Ces photos ont été prises par des photographes célèbres en leur temps, mais aussi par des amateurs. L’amie de Steichen, Dorothea Lange, l’avait aidé à former la collection. Avec des collaborateurs, ils ont épluché des millions de photos pour n’en retenir qu’un peu plus de 500, de 68 pays, tandis que Dorothy Norman, militante des droits civiques, piochait des extraits de textes dans la littérature mondiale et dans des documents contemporains pour les accompagner.

Après avoir été présentées au MoMA de New York, les photos ont fait le tour du monde sous forme d’exposition itinérante. Ce succès n’a pas empêché Steichen d’essuyer des critiques, peut-être précisément parce que l’exposition plaisait aux masses, ce qui contrariait les critiques élitistes. Après des années sur les routes, l’exposition s’est définitivement installée à Clervaux en 1966. Steichen, né à Bivange, voulait qu’elle reste et soit montrée dans son pays natal.

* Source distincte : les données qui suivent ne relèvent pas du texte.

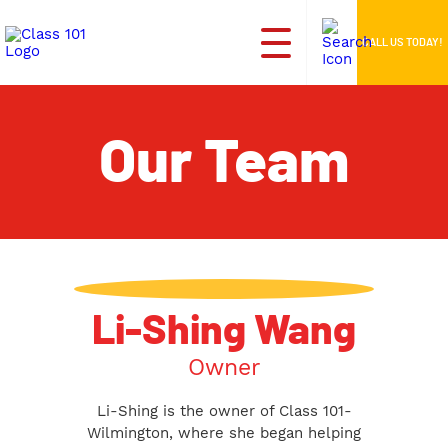
CALL US TODAY!
Our Team
Li-Shing Wang
Owner
Li-Shing is the owner of Class 101-
Wilmington, where she began helping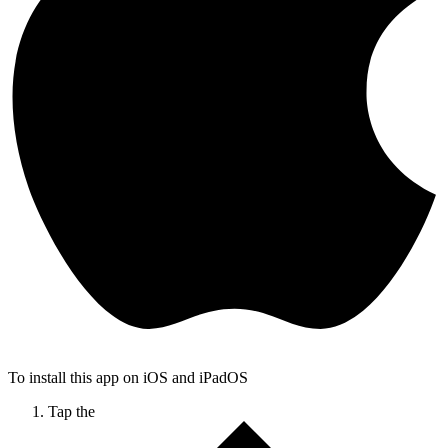
To install this app on iOS and iPadOS
Tap the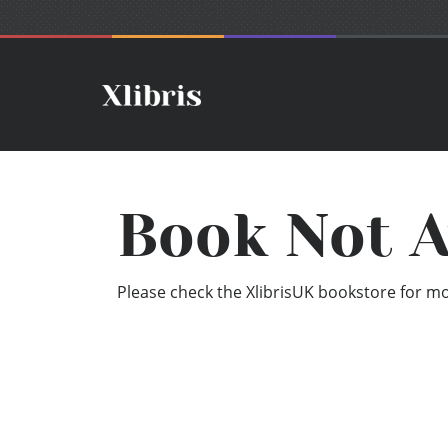
Book Not A
Please check the XlibrisUK bookstore for mor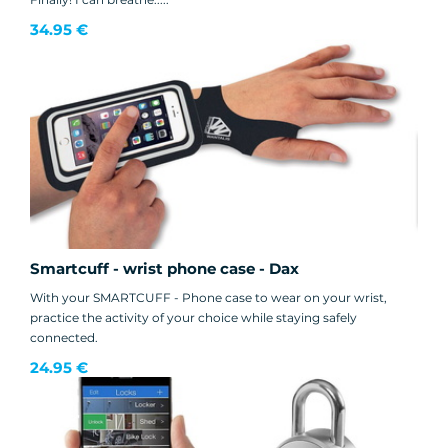
34.95 €
Smartcuff - wrist phone case - Dax
With your SMARTCUFF - Phone case to wear on your wrist,
practice the activity of your choice while staying safely
connected.
24.95 €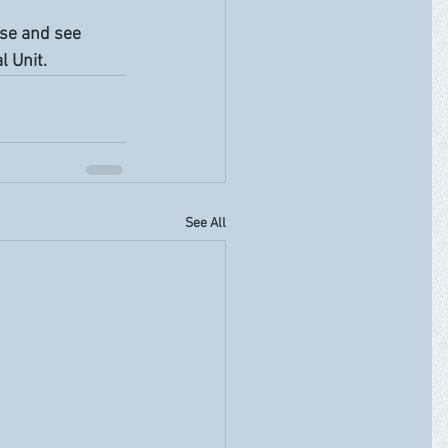
rse and see 
 Unit. 
See All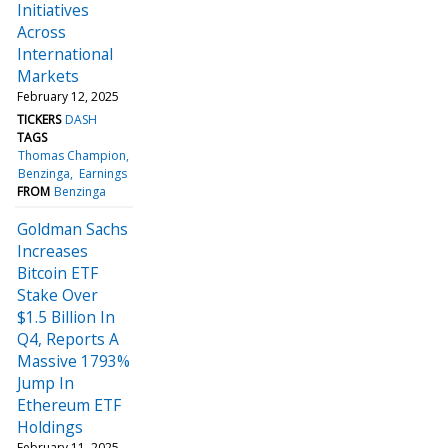
Initiatives
Across
International
Markets
February 12, 2025
TICKERS
DASH
TAGS
Thomas Champion
Benzinga
Earnings
FROM
Benzinga
Goldman Sachs
Increases
Bitcoin ETF
Stake Over
$1.5 Billion In
Q4, Reports A
Massive 1793%
Jump In
Ethereum ETF
Holdings
February 11, 2025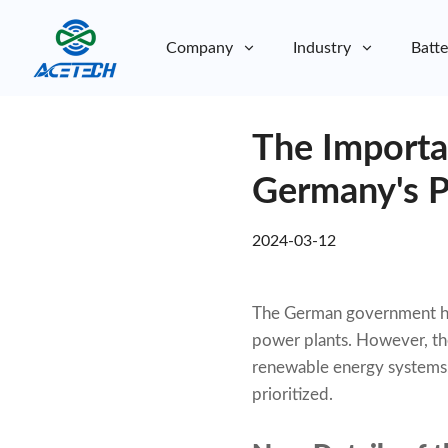
Company
Industry
Batte
About Us
The Importa
About Us
Sustainability
Sustainability
Germany's P
2024-03-12
The German government has
power plants. However, the
renewable energy systems, 
prioritized.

La deuxième exposition créée par ses soins, « The Bitter Years », se trouve elle aussi au Luxembourg, mais de l’autre côté du pays, dans un château d’eau désaffecté de Dudelange. Elle aussi conçue pour le MoMa de New York en 1962, elle complète à merveille l’exposition

« The Family of Man », bien qu’elle n’ait pas rencontré le même succès. Véritable hommage à la photographie documentaire, « The Bitter Years » présente l’Amérique rurale des années 1930 pendant la crise économique mondiale. Par manque de place, seule la moitié des œuvres est exposée à la fois dans le château d’eau. Cette composition aussi fonctionne en interaction avec les visiteurs. Les salles rondes et obscures créent une atmosphère condensée. « The Bitter Years » est indéniablement plus politique que  « The Family of Man » ; plus accusatrice, dénonciatrice des inégalités.

Face à elle pourtant, mes pensées s’évadent à nouveau à Clervaux. Vers ce couple âgé qui rit aux éclats sur la balançoire qui les fait s’envoler vers le ciel. Vers ce bébé blotti contre sa mère, qui pourrait être n’importe quel bébé. Y compris le mien.

Birgit Pfaus-Ravida est rédactrice à Visit Luxembourg et maman de trois enfants.

Partir sur les traces d’Edward Steichen au Luxembourg:

Exposition « The Family of Man », Château de Clervaux


Exposition « The Bitter Years » , Waassertuerm + Pomhouse, Dudelange


Expositions d’œuvres individuelles au Musée national d’histoire et d’art, Luxembourg


www.steichencollections-cna.lu



Me, Family
 

Exposition collective au Mudam (Musée d’Art Moderne Grand-Duc Jean). L’un des temps forts de la programmation 2020 du Mudam est la grande exposition contemporaine « Me, Family » (30 mai au 6 septembre 2020). Conçue par Francesco Bonami, elle brosse un tableau complexe de l’humanité au début du 21e siècle. Inspirée par « The Family of Man », l’exposition aborde les grandes questions de notre époque. Présentée sur les trois niveaux du musée, elle réunit des œuvres de plus de 30 artistes de 16 pays, dont une sélection d’œuvres de la collection du Mudam. Parmi celles-ci figure l’installation monumentale « World Airport » de Thomas Hirschhorn, créée pour la 48e Biennale de Venise.